It was difficult territory as Putin, whose country supports and has armed the Syrian regime, did not hold back in his criticism of the rebels.
He said: ‘I believe you will not deny the fact that one should hardly back those who kill their enemies and eat their organs – all that is filmed. Do you want to support those people? Do you want to supply arms to these people?’
Peter Bingle, founder of public affairs agency Terrapin Communications, said the press conference was ‘a disaster’.
‘On Syria the PM is playing a dangerous game both at home and internationally. The Russian president plays politics to different rules. He knows what he wants and will tolerate no dissent. His language was deliberately brutal and direct.’
But John Slinger, a consultant for Quiller and a Labour activist, said: ‘The fact that Putin chose to use such undiplomatic language reflects badly on him, not on Cameron or on Cameron's position.’
Cameron’s position was further undermined by the rival for his party’s affections, London mayor Boris Johnson, writing in the Daily Telegraph today.
Johnson claimed it would be ‘impossible’ to arm the rebels without weapons ending up in the hands of ‘al-Qaeda-affiliated thugs’.
Johnson’s argument was attacked as ‘cynical and simplistic’ by Slinger, who added: ‘Nick Clegg's position at the weekend was classic example of limp Lid Dem foreign policy … added to Labour's wariness on the issue, Cameron could well struggle to win a vote.

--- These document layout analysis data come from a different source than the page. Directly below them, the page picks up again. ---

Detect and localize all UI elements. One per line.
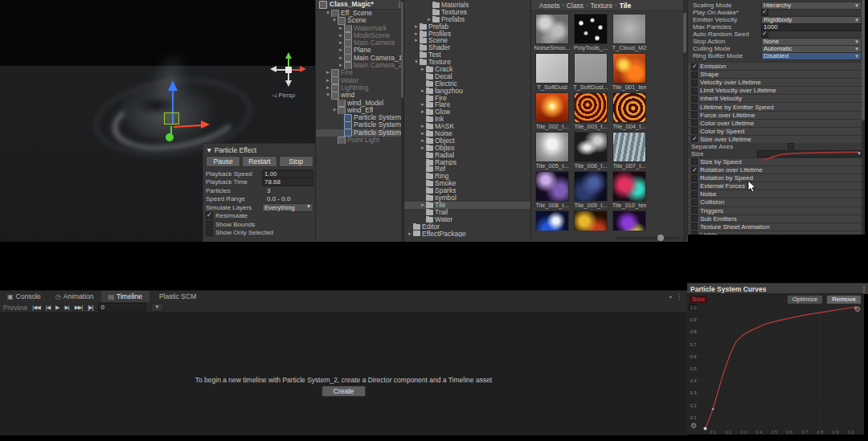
gizmo-z-arrow[interactable] [168, 80, 178, 91]
module-checkbox[interactable] [691, 136, 698, 142]
preview-toggle[interactable]: Preview [3, 304, 27, 312]
breadcrumb-item[interactable]: Tile [620, 2, 632, 10]
hierarchy-item[interactable]: ► Watermark [316, 25, 404, 32]
hierarchy-item[interactable]: wind_Model [316, 100, 404, 107]
module-header[interactable]: Lights [688, 231, 865, 235]
asset-tile[interactable]: T_SoftDust... [572, 53, 609, 91]
transport-button[interactable]: ▶ [55, 304, 59, 311]
asset-tile[interactable]: Tile_013_tex [611, 210, 648, 231]
asset-tile[interactable]: Tile_007_t... [611, 132, 648, 169]
checkbox[interactable] [206, 221, 213, 228]
inspector-scrollbar[interactable] [862, 0, 865, 235]
persp-label[interactable]: ◅ Persp [272, 92, 295, 99]
property-dropdown[interactable]: Hierarchy▼ [761, 2, 862, 10]
module-header[interactable]: Color by Speed [688, 127, 865, 135]
playback-button[interactable]: Stop [279, 156, 313, 167]
asset-tile[interactable]: Tile_012_tex [572, 210, 609, 231]
hierarchy-item[interactable]: ► Water [316, 77, 404, 84]
sub-checkbox[interactable] [788, 143, 794, 149]
particle-effect-title[interactable]: ▼ Particle Effect [206, 146, 313, 154]
hierarchy-item[interactable]: ▼ wind [316, 92, 404, 99]
asset-tile[interactable]: Tile_002_t... [534, 92, 571, 130]
panel-tab[interactable]: Plastic SCM [149, 291, 203, 302]
expand-arrow-icon[interactable]: ► [426, 16, 432, 23]
gizmo-y-handle[interactable] [166, 133, 174, 141]
module-header[interactable]: Sub Emitters [688, 214, 865, 223]
thumbnail-size-slider[interactable] [616, 237, 680, 239]
folder-item[interactable]: Decal [404, 73, 531, 80]
module-checkbox[interactable] [691, 183, 698, 190]
property-textfield[interactable]: 1000 [761, 23, 862, 31]
scene-view[interactable]: ◅ Persp ▼ Particle Effect PauseRestartSt… [0, 0, 315, 242]
asset-thumbnail[interactable] [535, 132, 569, 162]
module-checkbox[interactable] [691, 63, 698, 70]
asset-thumbnail[interactable] [574, 171, 608, 202]
asset-tile[interactable]: Tile_001_tex [611, 53, 648, 91]
playback-button[interactable]: Restart [242, 156, 276, 167]
asset-tile[interactable]: Tile_005_t... [534, 132, 571, 169]
module-header[interactable]: Velocity over Lifetime [688, 78, 865, 86]
expand-arrow-icon[interactable]: ► [413, 31, 420, 38]
module-checkbox[interactable] [691, 158, 698, 165]
module-checkbox[interactable] [691, 199, 698, 206]
expand-arrow-icon[interactable]: ► [325, 77, 331, 84]
hierarchy-item[interactable]: ► Lightning [316, 84, 404, 92]
asset-thumbnail[interactable] [612, 53, 646, 84]
slider-knob[interactable] [657, 235, 664, 241]
asset-tile[interactable]: T_Cloud_M2 [611, 14, 648, 51]
breadcrumb-item[interactable]: Class [567, 2, 583, 10]
expand-arrow-icon[interactable]: ▼ [331, 107, 338, 114]
module-checkbox[interactable] [691, 71, 698, 78]
asset-thumbnail[interactable] [574, 92, 608, 123]
frame-field[interactable]: 0 [98, 303, 146, 312]
folder-item[interactable]: Ring [404, 173, 531, 180]
asset-thumbnail[interactable] [612, 171, 646, 202]
folder-item[interactable]: ► Glow [404, 108, 531, 116]
asset-thumbnail[interactable] [574, 53, 608, 84]
folder-item[interactable]: ► Prefab [404, 23, 531, 31]
module-checkbox[interactable] [691, 112, 698, 118]
module-checkbox[interactable] [691, 80, 698, 86]
module-checkbox[interactable] [691, 207, 698, 214]
property-checkbox[interactable] [761, 31, 768, 38]
folder-item[interactable]: Shader [404, 44, 531, 51]
transport-button[interactable]: |◀◀ [32, 304, 40, 311]
curve-tag[interactable]: Size [690, 296, 707, 303]
asset-thumbnail[interactable] [535, 92, 569, 123]
asset-tile[interactable]: NoiseSmoo... [534, 14, 571, 51]
hierarchy-item[interactable]: ► Main Camera_1 [316, 55, 404, 62]
asset-thumbnail[interactable] [535, 53, 569, 84]
field-value[interactable]: 1.00 [262, 169, 313, 178]
breadcrumb-item[interactable]: Assets [539, 2, 560, 10]
expand-arrow-icon[interactable]: ► [420, 145, 426, 152]
module-header[interactable]: Size over Lifetime [688, 135, 865, 143]
asset-thumbnail[interactable] [612, 132, 646, 162]
scrollbar-thumb[interactable] [683, 13, 686, 53]
gizmo-x-arrow[interactable] [201, 120, 210, 129]
field-value[interactable]: 78.68 [262, 178, 313, 186]
asset-thumbnail[interactable] [612, 14, 646, 44]
gizmo-center-cube[interactable] [285, 67, 292, 73]
folder-item[interactable]: Trail [404, 209, 531, 216]
hierarchy-item[interactable]: ► Main Camera_2 [316, 62, 404, 69]
scrollbar-thumb[interactable] [862, 0, 865, 120]
expand-arrow-icon[interactable]: ► [338, 25, 344, 32]
hierarchy-item[interactable]: Particle System [316, 114, 404, 121]
hierarchy-item[interactable]: Particle System_ [316, 121, 404, 129]
expand-arrow-icon[interactable]: ► [338, 55, 344, 62]
folder-item[interactable]: symbol [404, 194, 531, 202]
folder-item[interactable]: Textures [404, 9, 531, 16]
transport-button[interactable]: |◀ [46, 304, 50, 311]
module-checkbox[interactable] [691, 96, 698, 102]
curve-editor[interactable]: 0.10.20.30.40.50.60.70.80.91.01.00.90.80… [687, 293, 864, 435]
asset-tile[interactable]: T_SoftDust [534, 53, 571, 91]
expand-arrow-icon[interactable]: ► [413, 37, 420, 44]
breadcrumb-item[interactable]: Texture [590, 2, 612, 10]
asset-thumbnail[interactable] [612, 92, 646, 123]
asset-tile[interactable]: Tile_008_t... [534, 171, 571, 209]
folder-item[interactable]: ► Flare [404, 101, 531, 108]
playback-button[interactable]: Pause [206, 156, 240, 167]
hierarchy-item[interactable]: ► Fire [316, 69, 404, 76]
module-checkbox[interactable] [691, 215, 698, 222]
expand-arrow-icon[interactable]: ► [407, 231, 413, 238]
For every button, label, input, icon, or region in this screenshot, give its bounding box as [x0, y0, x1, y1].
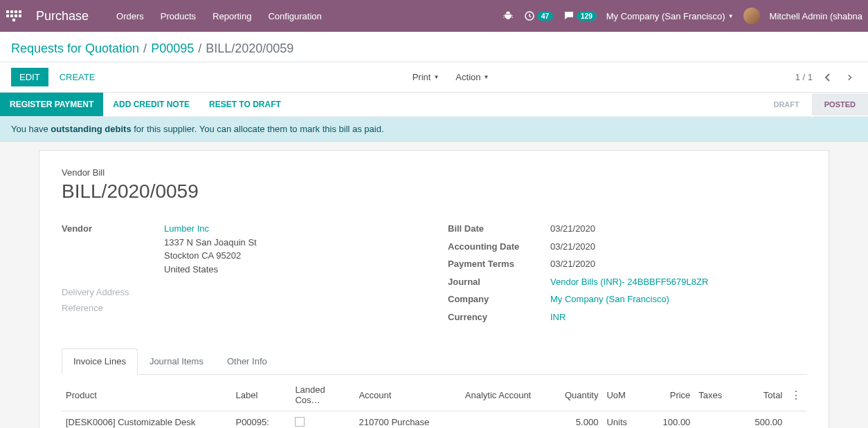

‘This places the PM in a very invidious position. He is now doing what only PMs can do - engaging in secret discussions with the world's greatest power about the most important foreign policy issue since Iraq.
‘The US will be asking him what the UK can offer. Cameron will be desperate not to have his executive powers undermined like this. He'll be working on options which circumvent needing to win a Commons vote and he'll be working hard to convince Tory and Lib Dem sceptics.’
The press conference came ahead of the G8 summit in Northern Ireland, which starts today. Cameron is expected to use the UK’s presidency of the G8 to push for greater international co-ordination on corporate and individual taxation.